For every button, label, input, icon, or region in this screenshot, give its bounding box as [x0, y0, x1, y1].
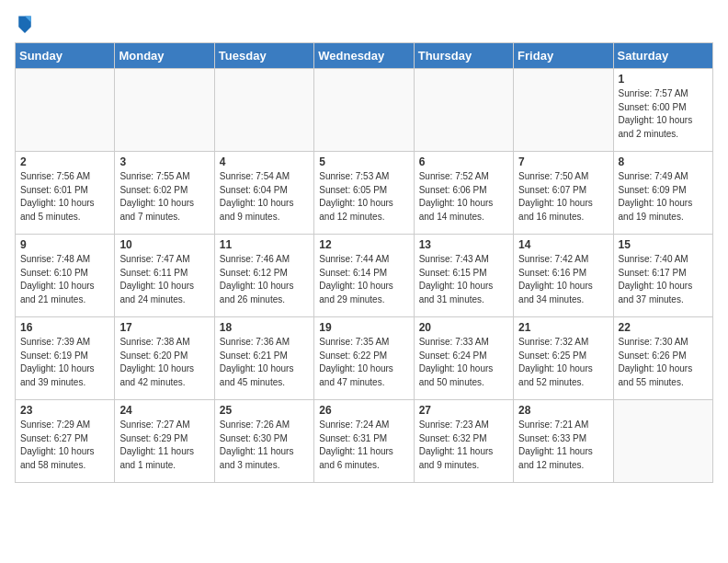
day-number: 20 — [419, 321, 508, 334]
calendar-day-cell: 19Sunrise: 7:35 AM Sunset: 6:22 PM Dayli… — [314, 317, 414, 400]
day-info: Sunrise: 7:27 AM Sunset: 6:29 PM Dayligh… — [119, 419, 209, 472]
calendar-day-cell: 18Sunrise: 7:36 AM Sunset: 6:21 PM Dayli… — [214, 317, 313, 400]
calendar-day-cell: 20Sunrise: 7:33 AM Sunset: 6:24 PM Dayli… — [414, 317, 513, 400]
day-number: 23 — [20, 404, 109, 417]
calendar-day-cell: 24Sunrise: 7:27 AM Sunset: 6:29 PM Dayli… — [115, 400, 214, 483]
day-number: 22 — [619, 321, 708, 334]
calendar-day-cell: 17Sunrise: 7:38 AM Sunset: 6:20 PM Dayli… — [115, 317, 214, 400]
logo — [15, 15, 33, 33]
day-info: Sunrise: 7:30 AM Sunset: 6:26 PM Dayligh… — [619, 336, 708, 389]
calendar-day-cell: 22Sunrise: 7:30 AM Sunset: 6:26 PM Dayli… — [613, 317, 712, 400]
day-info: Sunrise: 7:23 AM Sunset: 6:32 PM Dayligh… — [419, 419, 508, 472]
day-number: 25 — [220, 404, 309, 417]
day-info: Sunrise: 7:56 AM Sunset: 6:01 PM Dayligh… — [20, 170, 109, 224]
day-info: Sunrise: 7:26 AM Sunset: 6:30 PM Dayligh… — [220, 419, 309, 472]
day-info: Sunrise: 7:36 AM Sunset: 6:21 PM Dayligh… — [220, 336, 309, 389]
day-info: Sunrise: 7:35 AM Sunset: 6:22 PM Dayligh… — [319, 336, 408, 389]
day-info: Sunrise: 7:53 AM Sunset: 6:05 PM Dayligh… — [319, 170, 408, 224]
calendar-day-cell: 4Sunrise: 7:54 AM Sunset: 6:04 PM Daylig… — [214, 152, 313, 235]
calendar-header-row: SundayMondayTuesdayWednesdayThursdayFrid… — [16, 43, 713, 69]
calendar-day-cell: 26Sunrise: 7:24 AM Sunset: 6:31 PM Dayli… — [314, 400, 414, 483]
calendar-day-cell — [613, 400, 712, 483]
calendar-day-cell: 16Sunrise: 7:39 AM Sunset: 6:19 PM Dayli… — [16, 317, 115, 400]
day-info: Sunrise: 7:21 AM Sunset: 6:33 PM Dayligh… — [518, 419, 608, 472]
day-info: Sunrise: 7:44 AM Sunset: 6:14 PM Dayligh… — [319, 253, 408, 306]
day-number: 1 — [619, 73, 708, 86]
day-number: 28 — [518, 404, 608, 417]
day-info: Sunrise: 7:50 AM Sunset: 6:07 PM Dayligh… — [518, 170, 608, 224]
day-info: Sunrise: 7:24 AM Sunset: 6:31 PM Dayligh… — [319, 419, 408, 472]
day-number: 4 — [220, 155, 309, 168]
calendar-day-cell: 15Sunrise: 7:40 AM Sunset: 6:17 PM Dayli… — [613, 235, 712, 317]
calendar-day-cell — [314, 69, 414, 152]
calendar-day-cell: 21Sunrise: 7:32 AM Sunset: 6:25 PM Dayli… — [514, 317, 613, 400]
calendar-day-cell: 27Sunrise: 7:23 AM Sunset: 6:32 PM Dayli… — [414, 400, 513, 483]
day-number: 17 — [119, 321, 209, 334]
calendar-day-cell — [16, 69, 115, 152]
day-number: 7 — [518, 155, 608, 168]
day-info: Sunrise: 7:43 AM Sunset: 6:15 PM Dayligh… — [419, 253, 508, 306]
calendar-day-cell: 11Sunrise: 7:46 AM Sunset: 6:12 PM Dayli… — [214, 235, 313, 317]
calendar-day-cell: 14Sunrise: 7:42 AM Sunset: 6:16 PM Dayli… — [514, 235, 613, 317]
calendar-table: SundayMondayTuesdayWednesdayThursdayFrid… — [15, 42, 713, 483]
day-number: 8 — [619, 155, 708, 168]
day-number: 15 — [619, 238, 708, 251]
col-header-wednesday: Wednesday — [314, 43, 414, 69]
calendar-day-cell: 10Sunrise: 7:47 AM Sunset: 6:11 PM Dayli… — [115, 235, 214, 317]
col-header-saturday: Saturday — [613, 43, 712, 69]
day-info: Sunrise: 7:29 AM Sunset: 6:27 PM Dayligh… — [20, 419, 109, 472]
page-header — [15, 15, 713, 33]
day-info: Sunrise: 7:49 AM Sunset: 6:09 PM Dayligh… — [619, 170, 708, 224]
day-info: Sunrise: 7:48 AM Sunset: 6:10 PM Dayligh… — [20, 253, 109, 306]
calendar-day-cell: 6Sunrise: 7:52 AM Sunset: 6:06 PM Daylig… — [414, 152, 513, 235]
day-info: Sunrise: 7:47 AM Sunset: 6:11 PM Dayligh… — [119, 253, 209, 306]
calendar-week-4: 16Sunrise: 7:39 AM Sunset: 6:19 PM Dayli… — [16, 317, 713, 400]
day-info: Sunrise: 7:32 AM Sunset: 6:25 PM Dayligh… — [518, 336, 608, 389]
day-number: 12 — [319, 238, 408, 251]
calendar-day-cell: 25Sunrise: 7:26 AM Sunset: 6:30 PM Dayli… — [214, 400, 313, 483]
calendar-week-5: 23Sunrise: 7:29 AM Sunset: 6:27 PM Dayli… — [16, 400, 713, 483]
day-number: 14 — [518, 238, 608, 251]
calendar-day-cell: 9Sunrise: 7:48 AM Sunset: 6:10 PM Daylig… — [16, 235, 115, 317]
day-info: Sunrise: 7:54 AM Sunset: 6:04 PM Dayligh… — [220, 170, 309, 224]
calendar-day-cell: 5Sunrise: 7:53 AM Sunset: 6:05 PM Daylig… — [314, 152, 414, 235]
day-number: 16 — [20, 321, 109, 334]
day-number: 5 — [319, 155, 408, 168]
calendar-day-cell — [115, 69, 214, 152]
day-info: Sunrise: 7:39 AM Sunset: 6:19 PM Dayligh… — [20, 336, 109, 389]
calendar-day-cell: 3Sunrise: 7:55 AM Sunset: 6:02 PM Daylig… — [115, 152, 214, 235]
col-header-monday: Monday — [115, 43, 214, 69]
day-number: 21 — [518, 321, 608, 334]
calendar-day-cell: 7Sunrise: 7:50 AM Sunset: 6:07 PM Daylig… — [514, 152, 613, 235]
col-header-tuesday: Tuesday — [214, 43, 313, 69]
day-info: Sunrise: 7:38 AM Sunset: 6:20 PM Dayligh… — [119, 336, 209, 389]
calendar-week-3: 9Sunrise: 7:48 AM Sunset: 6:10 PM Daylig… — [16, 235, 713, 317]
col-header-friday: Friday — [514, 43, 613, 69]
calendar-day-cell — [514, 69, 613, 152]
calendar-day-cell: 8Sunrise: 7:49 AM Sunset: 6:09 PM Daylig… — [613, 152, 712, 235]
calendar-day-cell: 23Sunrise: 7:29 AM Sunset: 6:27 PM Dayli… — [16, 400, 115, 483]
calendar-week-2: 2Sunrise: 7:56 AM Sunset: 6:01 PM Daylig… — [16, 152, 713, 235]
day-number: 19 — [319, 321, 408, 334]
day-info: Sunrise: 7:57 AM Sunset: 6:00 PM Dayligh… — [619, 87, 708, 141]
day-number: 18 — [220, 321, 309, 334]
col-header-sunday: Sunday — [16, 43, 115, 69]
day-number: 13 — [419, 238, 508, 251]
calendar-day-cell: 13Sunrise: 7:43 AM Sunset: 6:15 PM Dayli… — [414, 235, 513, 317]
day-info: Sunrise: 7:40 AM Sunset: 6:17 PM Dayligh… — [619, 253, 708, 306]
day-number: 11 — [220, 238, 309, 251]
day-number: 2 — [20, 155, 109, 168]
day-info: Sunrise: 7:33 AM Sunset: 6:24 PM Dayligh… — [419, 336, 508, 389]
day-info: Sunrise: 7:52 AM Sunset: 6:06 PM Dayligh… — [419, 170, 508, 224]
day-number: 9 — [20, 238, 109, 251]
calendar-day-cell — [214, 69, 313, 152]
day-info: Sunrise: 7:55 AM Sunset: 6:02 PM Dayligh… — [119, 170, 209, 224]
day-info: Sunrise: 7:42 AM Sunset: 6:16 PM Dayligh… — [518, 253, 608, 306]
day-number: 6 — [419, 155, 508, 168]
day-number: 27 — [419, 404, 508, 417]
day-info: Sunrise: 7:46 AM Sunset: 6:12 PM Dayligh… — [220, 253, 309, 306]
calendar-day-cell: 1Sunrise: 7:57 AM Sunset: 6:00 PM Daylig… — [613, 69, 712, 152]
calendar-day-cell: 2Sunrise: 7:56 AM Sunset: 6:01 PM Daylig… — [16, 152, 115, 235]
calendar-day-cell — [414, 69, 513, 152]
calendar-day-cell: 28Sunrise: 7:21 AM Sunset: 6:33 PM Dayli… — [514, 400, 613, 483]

* * *

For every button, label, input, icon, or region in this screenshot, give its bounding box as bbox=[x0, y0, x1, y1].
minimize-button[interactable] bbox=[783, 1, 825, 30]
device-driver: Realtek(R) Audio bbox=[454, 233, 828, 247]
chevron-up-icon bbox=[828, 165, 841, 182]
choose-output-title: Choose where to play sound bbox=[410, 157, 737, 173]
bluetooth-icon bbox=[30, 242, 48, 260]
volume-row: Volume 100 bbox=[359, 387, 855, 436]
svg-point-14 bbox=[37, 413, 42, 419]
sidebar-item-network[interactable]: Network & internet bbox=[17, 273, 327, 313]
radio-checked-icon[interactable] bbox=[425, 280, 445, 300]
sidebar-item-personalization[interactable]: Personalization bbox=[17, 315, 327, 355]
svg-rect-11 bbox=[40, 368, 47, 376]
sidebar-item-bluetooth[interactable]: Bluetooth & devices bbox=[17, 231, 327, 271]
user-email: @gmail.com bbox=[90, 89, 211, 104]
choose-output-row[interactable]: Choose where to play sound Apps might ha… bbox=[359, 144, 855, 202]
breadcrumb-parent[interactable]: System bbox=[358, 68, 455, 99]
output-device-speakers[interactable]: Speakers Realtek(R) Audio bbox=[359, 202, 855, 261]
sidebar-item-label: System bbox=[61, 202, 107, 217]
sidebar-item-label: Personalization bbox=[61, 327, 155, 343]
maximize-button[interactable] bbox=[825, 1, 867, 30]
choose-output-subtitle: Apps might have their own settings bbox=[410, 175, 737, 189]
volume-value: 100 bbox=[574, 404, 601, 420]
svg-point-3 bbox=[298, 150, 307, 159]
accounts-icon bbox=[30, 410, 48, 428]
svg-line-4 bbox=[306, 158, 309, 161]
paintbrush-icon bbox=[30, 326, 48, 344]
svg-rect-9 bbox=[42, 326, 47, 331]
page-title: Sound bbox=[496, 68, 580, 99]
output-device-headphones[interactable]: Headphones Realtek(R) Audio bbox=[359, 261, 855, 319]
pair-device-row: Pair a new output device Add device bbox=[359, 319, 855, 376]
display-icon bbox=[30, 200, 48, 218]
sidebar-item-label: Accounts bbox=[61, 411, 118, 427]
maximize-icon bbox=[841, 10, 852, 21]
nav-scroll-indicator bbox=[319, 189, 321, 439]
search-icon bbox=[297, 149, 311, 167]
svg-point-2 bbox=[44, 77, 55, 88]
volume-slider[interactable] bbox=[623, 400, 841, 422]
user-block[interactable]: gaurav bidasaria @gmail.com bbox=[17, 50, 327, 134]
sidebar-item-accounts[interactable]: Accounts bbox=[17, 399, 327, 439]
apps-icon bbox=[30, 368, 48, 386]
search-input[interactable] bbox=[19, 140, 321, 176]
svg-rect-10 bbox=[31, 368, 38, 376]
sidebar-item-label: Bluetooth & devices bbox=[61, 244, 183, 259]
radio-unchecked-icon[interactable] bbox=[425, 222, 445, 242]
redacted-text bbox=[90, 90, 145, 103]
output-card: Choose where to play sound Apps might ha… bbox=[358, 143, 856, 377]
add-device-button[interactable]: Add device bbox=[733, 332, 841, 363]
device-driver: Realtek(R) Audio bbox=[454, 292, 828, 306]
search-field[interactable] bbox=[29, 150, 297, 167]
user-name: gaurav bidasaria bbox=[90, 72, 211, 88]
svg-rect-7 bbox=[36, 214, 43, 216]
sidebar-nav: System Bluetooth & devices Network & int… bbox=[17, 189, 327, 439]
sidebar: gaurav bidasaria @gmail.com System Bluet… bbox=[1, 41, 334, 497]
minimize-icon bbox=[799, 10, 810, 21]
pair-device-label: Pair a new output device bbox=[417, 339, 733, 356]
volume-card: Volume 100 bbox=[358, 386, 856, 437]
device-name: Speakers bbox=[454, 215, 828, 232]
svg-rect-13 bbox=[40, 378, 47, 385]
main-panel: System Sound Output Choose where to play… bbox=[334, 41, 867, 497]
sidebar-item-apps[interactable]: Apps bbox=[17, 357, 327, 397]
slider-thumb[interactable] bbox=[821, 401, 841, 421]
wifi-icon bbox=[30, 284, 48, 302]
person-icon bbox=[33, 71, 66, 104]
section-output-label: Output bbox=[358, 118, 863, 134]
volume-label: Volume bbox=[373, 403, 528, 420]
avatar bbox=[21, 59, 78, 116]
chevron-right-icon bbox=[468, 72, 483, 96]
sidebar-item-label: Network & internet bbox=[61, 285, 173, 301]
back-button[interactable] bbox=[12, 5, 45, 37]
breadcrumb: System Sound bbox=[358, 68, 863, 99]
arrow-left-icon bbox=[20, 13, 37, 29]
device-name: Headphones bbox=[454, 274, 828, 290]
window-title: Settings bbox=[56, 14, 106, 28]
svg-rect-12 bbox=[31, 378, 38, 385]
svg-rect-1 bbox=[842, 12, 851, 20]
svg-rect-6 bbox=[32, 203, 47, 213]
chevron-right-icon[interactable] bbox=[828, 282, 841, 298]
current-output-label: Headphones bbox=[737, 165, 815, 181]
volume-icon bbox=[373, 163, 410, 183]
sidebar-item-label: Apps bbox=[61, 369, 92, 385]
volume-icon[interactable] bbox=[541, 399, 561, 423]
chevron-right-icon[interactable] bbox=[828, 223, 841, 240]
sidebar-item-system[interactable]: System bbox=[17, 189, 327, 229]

Exercise requirements -
Only the lines containing "Pair" are needed; pull them out of the listing.

Response to this task -
pair-device-row: Pair a new output device Add device bbox=[359, 319, 855, 376]
pair-device-label: Pair a new output device bbox=[417, 339, 733, 356]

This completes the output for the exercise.